(WHAT IS BEING ASKED) Look through the records below for the line holding "košilové výložky pro muže.". Write it out exactly, with each following line through the line holding "- T. Letocha".

[Start of section]

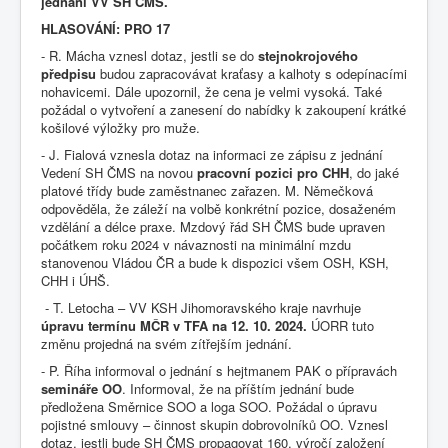
jednání VV SH ČMS.
HLASOVÁNÍ: PRO 17
- R. Mácha vznesl dotaz, jestli se do
stejnokrojového
předpisu
budou zapracovávat kraťasy a kalhoty s odepínacími
nohavicemi. Dále upozornil, že cena je velmi vysoká. Také
požádal o vytvoření a zanesení do nabídky k zakoupení krátké
košilové výložky pro muže.
- J. Fialová vznesla dotaz na informaci ze zápisu z jednání
Vedení SH ČMS na novou
pracovní pozici pro CHH
, do jaké
platové třídy bude zaměstnanec zařazen. M. Němečková
odpověděla, že záleží na volbě konkrétní pozice, dosaženém
vzdělání a délce praxe. Mzdový řád SH ČMS bude upraven
počátkem roku 2024 v návaznosti na minimální mzdu
stanovenou Vládou ČR a bude k dispozici všem OSH, KSH,
CHH i ÚHŠ.
- T. Letocha – VV KSH Jihomoravského kraje navrhuje
úpravu termínu MČR v TFA na 12. 10. 2024.
ÚORR tuto
změnu projedná na svém zítřejším jednání.
- P. Říha informoval o jednání s hejtmanem PAK o přípravách
semináře OO
. Informoval, že na příštím jednání bude
předložena Směrnice SOO a loga SOO. Požádal o úpravu
pojistné smlouvy – činnost skupin dobrovolníků OO. Vznesl
dotaz, jestli bude SH ČMS propagovat 160. výročí založení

[End of section]

(RESULT FOR THIS EXERCISE)
košilové výložky pro muže.
- J. Fialová vznesla dotaz na informaci ze zápisu z jednání
Vedení SH ČMS na novou
pracovní pozici pro CHH
, do jaké
platové třídy bude zaměstnanec zařazen. M. Němečková
odpověděla, že záleží na volbě konkrétní pozice, dosaženém
vzdělání a délce praxe. Mzdový řád SH ČMS bude upraven
počátkem roku 2024 v návaznosti na minimální mzdu
stanovenou Vládou ČR a bude k dispozici všem OSH, KSH,
CHH i ÚHŠ.
- T. Letocha – VV KSH Jihomoravského kraje navrhuje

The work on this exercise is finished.